乾燥していると聞くと「水分が足りないの?」と思ってしまいますが、水ではなく血が足りなかったというわけです。

私のような血虚の人には、「温経湯(おんけいとう」という漢方薬が良いとのこと。早速飲んでみることにしました。

まだ少しの間しか飲んでいませんが、寝ている間に喉が渇いて何度も目が覚めることが無くなりました。効果があったようで嬉しいです。

 

ちなみに、女性ホルモン不足に良い代表的な漢方薬は「加味逍遥散」だそうです。

ただ、症状があまり複雑でなく、かなり正確に自覚していれば自分で選んでも良いのかもしれませんが、たいていの場合女性ホルモン不足による不調は色々なところに出ているものなので、やはりプロに相談した方がよいのでしょうね。

漢方の本などもたくさん出ていますが、やはり一番良いのは漢方を処方してくれるお医者様か、薬剤師さんに相談して出してもらうことかと思います。

私が飲んでいる温経湯は更年期症状を緩和する漢方薬としてメジャーな存在で、一般の薬局・ドラッグストアでも売られています。

含まれている生薬の主なものは人参。人参といってももちろんあのオレンジ色の野菜ではなく、高麗人参のことです。

高麗人参は漢方において、補気剤(エネルギーや熱を補充する薬剤)として、多くの漢方薬に広く利用されています。

 

粘膜が弱まる症状の人に合う漢方

乾燥すると一番に影響が出るのが粘膜。目・鼻・口が乾き、肌が乾燥してかゆみを感じやすくなります。また、膀胱炎を起こしやすかったり、頻尿になったり尿漏れしやすくなります。

そんな症状が出る人に合う漢方には、

八味地黄丸(はちみぢおうがん)」・「牛車腎気丸(ごしゃじんきがん)
→ 足腰の冷え・頻尿・口内乾燥の症状のある人

麦門冬湯(ばくもんとうとう)
→ 空咳が出る、のどがイガイガする人

温経湯(うんけいとう)
b>→ 冷えを感じる、肌が乾燥する人

真武湯(しんぶとう)
→ 胃腸が弱くめまい・動悸を感じる人
です。

身体全体が不調というわけでなく、粘膜部分に多く症状が出るなら、これらの漢方を利用するのが良いかもしれませんね。

 

イライラするタイプの人に合う漢方

私は乾燥するタイプですが、多いのはイライラするタイプみたいですね。このタイプの人には、ゆっくりと効果が現れる漢方薬は、実は不向き

でも、女性ホルモン剤である程度症状が軽くなったら、漢方薬に切り替えるのもひとつの手です。

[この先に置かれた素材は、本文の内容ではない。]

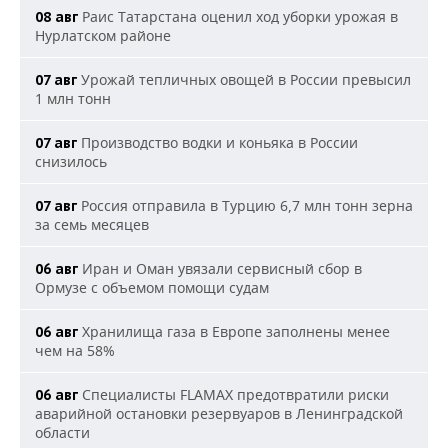
Раис Татарстана оценил ход уборки урожая в
08 авг
Нурлатском районе
Урожай тепличных овощей в России превысил
07 авг
1 млн тонн
Производство водки и коньяка в России
07 авг
снизилось
Россия отправила в Турцию 6,7 млн тонн зерна
07 авг
за семь месяцев
Иран и Оман увязали сервисный сбор в
06 авг
Ормузе с объемом помощи судам
Хранилища газа в Европе заполнены менее
06 авг
чем на 58%
Специалисты FLAMAX предотвратили риски
06 авг
аварийной остановки резервуаров в Ленинградской
области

また、プレ更年期のうちに漢方薬を飲んでいると、予防になると考えられています。

今はそんなにツラい症状はないけれど、心配事が多いとか、元来 くよくよ考え込むタイプだ、という人は飲む習慣をつけておくといいみたいですよ。

イライラするタイプの人におすすめの漢方薬は、次の通りです。

加味逍遥散(かみしょうようさん)
→ イライラや情緒不安定に、自律神経失調症が組み合わさったような、たくさんの症状がある人

半夏厚朴湯(はんげこうぼくとう)」・「抑肝散(よくかんさん)
→ 気分が鬱々とする、のどにつかえるような感覚が常にある、お腹が張った感じがする人

酸棗仁湯(さんそうにんとう)
→ 心身ともに疲れきって眠れない人

香蘇散(こうそさん)
→ 神経質で胃腸が弱っている人

心がイライラしてしまう人は、ストレスを発散できない状態にある人が多いんですって。生活習慣の見直しや、楽しみを持つなども心掛けると良いかもしれません。

このように、女性ホルモンの不足でみられるさまざまな症状に良い漢方薬は、症状から単純に想像できる対処法ではなく、もう一歩踏み込んだ体質の改善を目指すものを選ぶ方が良いと思います。